■ **Exercise objective**: Below are the records; give again exactly the line with "kommer til vandtønder", the line with "konkurrencedygtige priser og", and each line that lies between them, and nothing besides.

== == ==

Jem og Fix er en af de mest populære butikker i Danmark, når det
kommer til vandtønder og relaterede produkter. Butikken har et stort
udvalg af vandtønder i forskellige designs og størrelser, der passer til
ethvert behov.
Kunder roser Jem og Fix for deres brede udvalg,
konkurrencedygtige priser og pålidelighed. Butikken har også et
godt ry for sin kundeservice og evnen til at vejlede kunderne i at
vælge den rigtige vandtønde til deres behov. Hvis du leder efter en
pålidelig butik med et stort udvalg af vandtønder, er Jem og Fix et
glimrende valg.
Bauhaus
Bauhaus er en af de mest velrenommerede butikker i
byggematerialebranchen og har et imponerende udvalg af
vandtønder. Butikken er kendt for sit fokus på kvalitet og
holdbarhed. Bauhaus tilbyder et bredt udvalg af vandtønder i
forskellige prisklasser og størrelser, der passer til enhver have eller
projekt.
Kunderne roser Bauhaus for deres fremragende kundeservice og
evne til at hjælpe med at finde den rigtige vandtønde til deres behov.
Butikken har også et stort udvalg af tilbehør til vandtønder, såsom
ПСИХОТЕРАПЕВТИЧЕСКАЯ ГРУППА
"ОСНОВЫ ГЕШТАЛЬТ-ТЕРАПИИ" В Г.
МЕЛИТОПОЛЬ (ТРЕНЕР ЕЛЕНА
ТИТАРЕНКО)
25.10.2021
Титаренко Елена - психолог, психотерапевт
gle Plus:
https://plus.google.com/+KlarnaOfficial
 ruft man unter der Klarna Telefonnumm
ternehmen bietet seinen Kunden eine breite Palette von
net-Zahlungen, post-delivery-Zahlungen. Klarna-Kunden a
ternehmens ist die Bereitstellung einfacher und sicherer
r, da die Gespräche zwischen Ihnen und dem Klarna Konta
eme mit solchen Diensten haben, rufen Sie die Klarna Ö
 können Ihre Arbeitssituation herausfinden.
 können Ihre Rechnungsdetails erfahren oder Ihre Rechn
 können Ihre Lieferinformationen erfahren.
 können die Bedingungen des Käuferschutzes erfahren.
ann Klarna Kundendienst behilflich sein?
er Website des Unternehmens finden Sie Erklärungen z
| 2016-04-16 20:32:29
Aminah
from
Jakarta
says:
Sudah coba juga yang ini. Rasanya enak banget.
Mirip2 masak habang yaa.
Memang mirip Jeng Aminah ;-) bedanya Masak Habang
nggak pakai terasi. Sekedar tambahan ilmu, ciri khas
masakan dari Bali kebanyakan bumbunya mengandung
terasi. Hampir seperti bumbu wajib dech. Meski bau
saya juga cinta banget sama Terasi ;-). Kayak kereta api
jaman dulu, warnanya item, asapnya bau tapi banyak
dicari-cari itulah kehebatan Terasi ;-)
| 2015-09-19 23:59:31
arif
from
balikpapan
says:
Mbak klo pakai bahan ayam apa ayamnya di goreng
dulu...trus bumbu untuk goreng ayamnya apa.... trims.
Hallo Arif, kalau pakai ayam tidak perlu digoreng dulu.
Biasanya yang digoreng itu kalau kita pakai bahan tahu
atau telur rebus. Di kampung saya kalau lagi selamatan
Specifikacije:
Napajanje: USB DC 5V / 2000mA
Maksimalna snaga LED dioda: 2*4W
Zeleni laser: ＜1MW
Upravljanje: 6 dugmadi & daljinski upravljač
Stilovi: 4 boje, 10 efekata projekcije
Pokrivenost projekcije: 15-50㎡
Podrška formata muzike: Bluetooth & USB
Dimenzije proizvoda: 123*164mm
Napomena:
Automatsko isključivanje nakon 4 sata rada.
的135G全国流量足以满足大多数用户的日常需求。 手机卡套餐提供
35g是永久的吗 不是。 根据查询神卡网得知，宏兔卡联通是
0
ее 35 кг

== == ==

■ **Answer space**:
kommer til vandtønder og relaterede produkter. Butikken har et stort
udvalg af vandtønder i forskellige designs og størrelser, der passer til
ethvert behov.
Kunder roser Jem og Fix for deres brede udvalg,
konkurrencedygtige priser og pålidelighed. Butikken har også et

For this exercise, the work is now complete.